The serialization library uses a code_convert facet to generate utf-8 from wchar_t. I don't know about the BOM bytes. Sounds like this would require an enhanement to the xml_warchive and/or text_warchive implementation. Feel free to submit a suggested patch to the track system. Robert Ramey Tijmen van Voorthuijsen wrote:
Hi,
I am using boost::archive::xml_woarchive to create XML files under Windows, Visual Studio 2008, and in wide character mode. The boost::archive::xml_woarchive does not write the UTF-8 three BOM bytes to the file and from http://en.wikipedia.org/wiki/Byte_order_mark I understand that this is all right since it is optional and even not recommended.
Problems start when I want to edit the file in for example XML Notepad which adds the three BOM bytes when saving.

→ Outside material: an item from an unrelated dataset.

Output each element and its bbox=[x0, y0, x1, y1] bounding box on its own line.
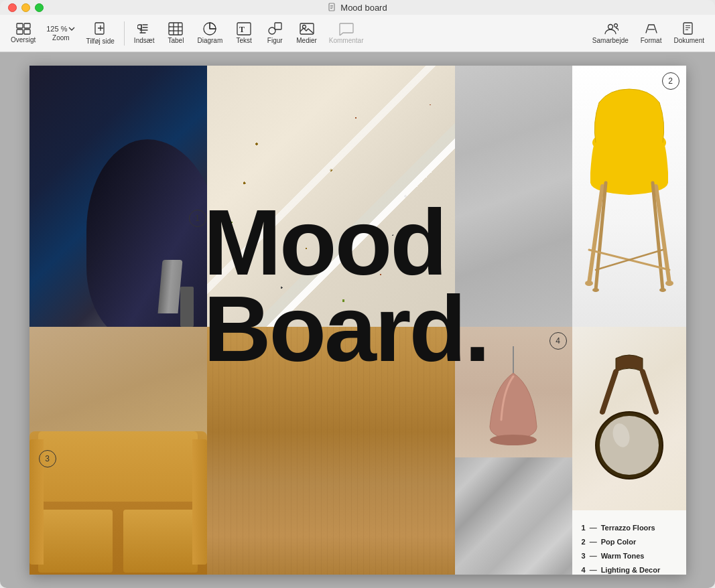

Under Windows this seems normal behavior. Then parsing the XML file throws an exception through the boost::archive::xml_wiarchive.
My question/recommendation:
- Why can't the boost::archive::xml_serialization library not cope with the UTF-8 BOM bytes? - I would recommend that the library can handle XML UTF-8 files, with and without the three BOM bytes. Both are in fact valid UTF-8 XML files.
I now check for the BOM bytes myself before I parse the ifstream in boost::xml_serialization and that works fine.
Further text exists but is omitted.